GPU requirements depend on which Nemotron model you run. For Nemotron-Mini (4B) or Nemotron-8B, an RTX PRO 6000 (96GB GDDR7) or H100 PCIe is sufficient. For Nemotron-49B, an H100 SXM5 80GB handles it with quantization. For Nemotron-70B at full BF16 precision, use H200 SXM5 (141GB). For Nemotron-340B or maximum-throughput deployments, B200 SXM6 (192GB) is the best single-GPU option.
OpenClaw and Hermes are the two agent types that ship with the NemoClaw reference stack. OpenClaw handles interactive, user-facing workloads where low latency matters. Hermes handles background, task-oriented workloads where throughput over time is the priority. Both run inside OpenShell sandboxes and communicate through NemoClaw's routing layer.
OpenShell is a sandboxed runtime that isolates each agent's compute, memory access, and network traffic.
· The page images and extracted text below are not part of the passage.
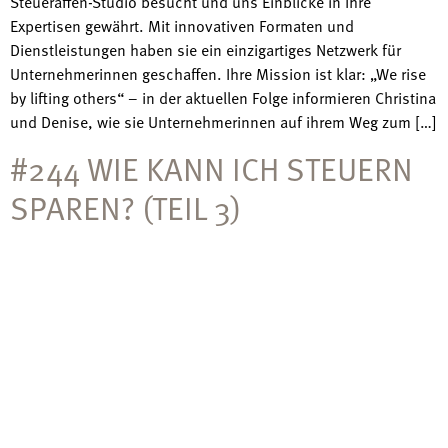
Steueraffen-Studio besucht und uns Einblicke in Ihre
Expertisen gewährt. Mit innovativen Formaten und
Dienstleistungen haben sie ein einzigartiges Netzwerk für
Unternehmerinnen geschaffen. Ihre Mission ist klar: „We rise
by lifting others“ – in der aktuellen Folge informieren Christina
und Denise, wie sie Unternehmerinnen auf ihrem Weg zum […]
#244 WIE KANN ICH STEUERN
SPAREN? (TEIL 3)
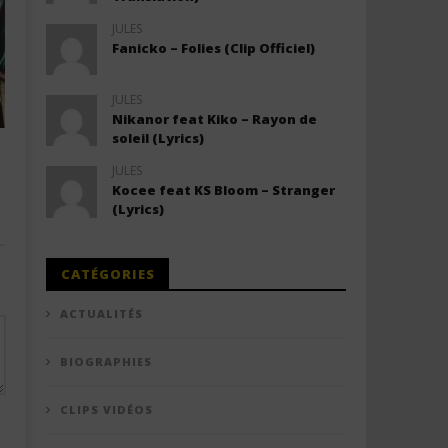
JULES
Fanicko – Folies (Clip Officiel)
JULES
Nikanor feat Kiko – Rayon de
soleil (Lyrics)
SIENNA SPIRO – The Visitor (Lyrics +
Idris Elba ft Angéliqu
Traduction)
African (Lyrics + Tra
JULES
Kocee feat KS Bloom – Stranger
3 juin 2026
0
25 mai 2026
0
Stone
Stone
(Lyrics)
CATÉGORIES
ACTUALITÉS
BIOGRAPHIES
CLIPS VIDÉOS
NemoClaw enforces network policy controls that define what each agent can reach on the network. This lets you run multiple agents on shared GPU infrastructure without cross-contamination between agent contexts or data streams. The isolation level and network policy are both configurable per agent.
Yes. While NemoClaw's primary targets are local always-on platforms (RTX PCs, RTX PRO workstations, DGX Spark), GPU cloud is the right choice when you need to run large Nemotron models (70B+) that exceed workstation VRAM, when you're testing at scale before committing to on-prem hardware, or when your multi-agent deployment requires more GPU memory than a single workstation provides.